Livestock data dissemination Dissemination of the livestock related data MLFD collects: • Are all raw livestock-related data you collect available to the general public or only some of the data / indicators / summary statistics are available? • only some of the data / indicators / summary statistics are available. • Are data disseminated through databases / reports / other means? • Ministry’s website (http://www.mifugo.go.tz). • Annual Basic Data booklet. • Websites - LIMS, TSED, CountryStat • Budget speeches • How people can access your livestock data/ indicators? Internet by accessing website, reading reports. • Are your livestock-related data available for free / for a fee? Data are for free.

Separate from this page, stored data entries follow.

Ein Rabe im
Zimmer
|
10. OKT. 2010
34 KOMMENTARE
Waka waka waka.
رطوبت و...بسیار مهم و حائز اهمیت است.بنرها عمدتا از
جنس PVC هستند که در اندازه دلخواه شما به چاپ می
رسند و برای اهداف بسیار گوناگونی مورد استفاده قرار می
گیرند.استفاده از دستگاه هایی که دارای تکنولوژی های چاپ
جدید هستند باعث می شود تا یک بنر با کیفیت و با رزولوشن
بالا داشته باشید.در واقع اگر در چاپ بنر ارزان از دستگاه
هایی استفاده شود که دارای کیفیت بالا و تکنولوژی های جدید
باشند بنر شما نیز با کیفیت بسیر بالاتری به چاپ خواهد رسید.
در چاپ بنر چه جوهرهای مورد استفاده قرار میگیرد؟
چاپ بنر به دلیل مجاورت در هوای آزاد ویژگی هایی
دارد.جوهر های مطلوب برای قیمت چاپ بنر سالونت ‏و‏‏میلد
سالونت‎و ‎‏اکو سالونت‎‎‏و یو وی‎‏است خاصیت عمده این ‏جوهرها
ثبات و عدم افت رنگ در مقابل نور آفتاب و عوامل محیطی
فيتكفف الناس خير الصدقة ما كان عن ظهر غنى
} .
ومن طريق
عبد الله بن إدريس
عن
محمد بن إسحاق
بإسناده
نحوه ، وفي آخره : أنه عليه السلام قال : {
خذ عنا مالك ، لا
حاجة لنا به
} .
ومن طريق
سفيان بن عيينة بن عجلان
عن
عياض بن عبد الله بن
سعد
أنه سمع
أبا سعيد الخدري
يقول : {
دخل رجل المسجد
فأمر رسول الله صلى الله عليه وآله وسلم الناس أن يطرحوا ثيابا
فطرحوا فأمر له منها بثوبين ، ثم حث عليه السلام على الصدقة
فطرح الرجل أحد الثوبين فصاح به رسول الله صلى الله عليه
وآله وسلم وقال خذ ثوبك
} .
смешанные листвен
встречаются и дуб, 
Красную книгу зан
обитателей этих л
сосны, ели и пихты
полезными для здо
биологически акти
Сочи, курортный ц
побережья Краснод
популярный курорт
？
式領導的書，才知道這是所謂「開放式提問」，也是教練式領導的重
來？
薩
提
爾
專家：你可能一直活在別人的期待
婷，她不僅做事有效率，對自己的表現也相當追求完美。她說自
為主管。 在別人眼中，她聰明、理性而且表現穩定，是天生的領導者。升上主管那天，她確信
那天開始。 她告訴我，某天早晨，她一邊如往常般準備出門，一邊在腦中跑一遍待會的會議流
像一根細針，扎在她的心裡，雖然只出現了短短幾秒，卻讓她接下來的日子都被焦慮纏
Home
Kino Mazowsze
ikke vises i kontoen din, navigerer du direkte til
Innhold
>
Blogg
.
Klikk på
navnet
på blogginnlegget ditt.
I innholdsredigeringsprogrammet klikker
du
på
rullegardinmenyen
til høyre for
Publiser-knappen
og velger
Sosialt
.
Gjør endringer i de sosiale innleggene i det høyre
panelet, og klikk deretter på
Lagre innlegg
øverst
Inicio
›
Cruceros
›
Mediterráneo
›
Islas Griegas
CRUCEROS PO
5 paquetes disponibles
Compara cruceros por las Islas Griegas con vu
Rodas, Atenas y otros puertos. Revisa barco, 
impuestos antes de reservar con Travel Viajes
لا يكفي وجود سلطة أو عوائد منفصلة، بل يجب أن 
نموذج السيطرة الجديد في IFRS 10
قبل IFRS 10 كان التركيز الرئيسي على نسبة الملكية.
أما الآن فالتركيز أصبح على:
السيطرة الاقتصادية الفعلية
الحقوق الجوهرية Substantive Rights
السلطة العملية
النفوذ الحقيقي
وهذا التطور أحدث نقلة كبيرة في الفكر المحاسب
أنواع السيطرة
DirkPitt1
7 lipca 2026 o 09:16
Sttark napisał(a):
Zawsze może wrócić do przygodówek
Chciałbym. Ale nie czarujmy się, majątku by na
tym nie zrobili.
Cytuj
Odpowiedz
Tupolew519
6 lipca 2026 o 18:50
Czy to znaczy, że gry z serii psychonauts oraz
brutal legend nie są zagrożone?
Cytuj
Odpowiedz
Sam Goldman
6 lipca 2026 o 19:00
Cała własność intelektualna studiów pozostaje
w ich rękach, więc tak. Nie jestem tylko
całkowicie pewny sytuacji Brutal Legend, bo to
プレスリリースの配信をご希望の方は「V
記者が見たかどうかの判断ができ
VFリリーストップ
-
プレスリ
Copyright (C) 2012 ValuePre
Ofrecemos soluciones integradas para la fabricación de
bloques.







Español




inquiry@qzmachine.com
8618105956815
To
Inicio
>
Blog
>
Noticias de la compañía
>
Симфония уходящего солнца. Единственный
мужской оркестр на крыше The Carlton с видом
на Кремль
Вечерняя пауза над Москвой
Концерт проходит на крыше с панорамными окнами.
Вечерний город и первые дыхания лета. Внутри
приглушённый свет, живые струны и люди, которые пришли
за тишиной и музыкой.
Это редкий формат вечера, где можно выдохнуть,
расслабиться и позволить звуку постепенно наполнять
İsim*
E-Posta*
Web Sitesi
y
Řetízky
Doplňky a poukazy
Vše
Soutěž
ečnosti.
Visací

Livestock data issues Main constraints related to: • Livestock data collection • Lack of coordination and cost-effectiveness • Inadequacy in designing a particular set of data as “official data” for the sector because of multiplicity of sources • Insufficient budgetary allocations • Weak field organization – missing links • Livestock data analyses • Lack of trained and skilled personnel in livestock data analysis • Livestock data uses (both those collected by your own institutions and by other institutions) • Adequacy of available data (inaccurate, inconsistent through time and between sources , not complete, data not put in optimal use by data users , lack timeliness, increasing demand) • Livestock data storage and dissemination • Data are scattered among different sources and there is no one stop center for livestock data
Options to improve livestock data Main options to address identified constraints and improve quantity / quality of the livestock data needed to fulfill MLFD mandate • Options to improve livestock data collection • Data harmonization within livestock production (MLFD & stakeholders) • Conducting a census for livestock on complete enumeration basis – bench mark; • Conducting a dialogue between data producers and users to strengthen collaboration among stakeholders; • Review available indicators. • Options to improve livestock data analyses • Capacity building of staff – equip staff with adequate knowledge and skills • Provide incentives to staff in data production chain. • Building capacity of resource hardware and software availability. • Options to improve livestock data storage & dissemination • Review data collection, analysis, storage and dissemination system for livestock sector. • Establishing a comprehensive database management system.
Joint options to improve livestock data Opportunities for collaboration with other institutions to improve the livestock data you need to fulfill MLFD mandate; • Harmonization of data system (collection, analysis and interpretation for policy formulation hence sector growth and poverty reduction). • Strengthen capacity in data and information sharing among major livestock data producers (databases and dissemination – one stop center and training of staff).